The regulatory authority has a duty to administer the profession in the public interest. As part of that role, the professional regulator will not only set down ethical standards and discipline process but will, frequently, require its practicing members to carry insurance from a designated or captive professional liability (malpractice) insurer. The policy reasoning behind the requirement of insurance is to ensure that members of the public who suffer economic loss because of an error or omission by a professional will be compensated.
Designating a compulsory or captive insurer also ensures that all members of the profession have uniform malpractice insurance coverage. Including all members of a profession in a single program increases the risk pool for insurers which allows all professionals access to affordable coverage. Having a single insurer also ensures that claims made are handled consistently.
At law, insurers and insureds owe each other a duty of the utmost good faith. The regulator’s first duty is to the public but the insurer’s first duty is to the insured professional. These duties do not have to be mutually exclusive. As claims managers, by dealing with claims on a principled basis, we help the regulator fulfill its public protection imperative. Justifiable claims by clients who have suffered harm at the hands of a professional should be paid as efficiently and expeditiously as possible. An insurer is not a protective association, “stonewalling” legitimate claimants is not its function.

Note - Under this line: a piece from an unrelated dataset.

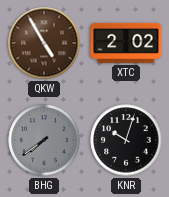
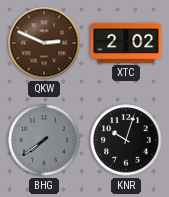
QKW: 4:55 -> 2:49
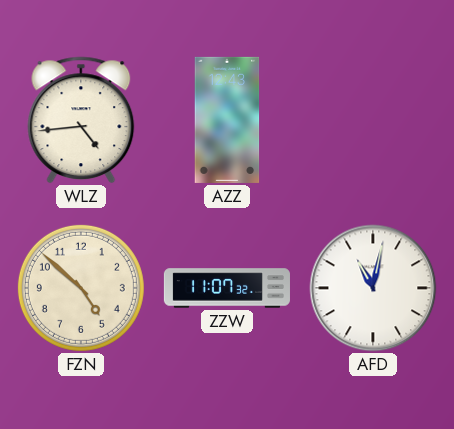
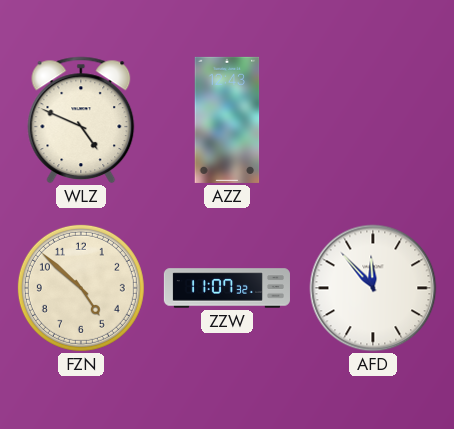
WLZ: 4:44 -> 4:49
AFD: 11:02 -> 11:53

Equally, an insurer should not be capricious in how it extends coverage. In my view, a compulsory insurer’s job is to look for not to deny coverage.
None of this is to say that a compulsory insurer should compromise the defence of an insured for the sake of expedience. Not all claims are created equal. A professional’s reputation is possibly their most important asset. We see a great many unmeritorious claims against our insureds and take an assault on a professional’s reputation very seriously. While there are many lawyers in Ontario, the insurance litigation bar is relatively small. We see the same plaintiff’s counsel again and again. While we strive to resolve meritorious claims as quickly as possible, we do try to send the message that there is no profit to be had in bringing a groundless law suit against one of our insureds. Where an unmeritorious claim is made against a professional, the professional should be able to expect the insurer to stand up for them.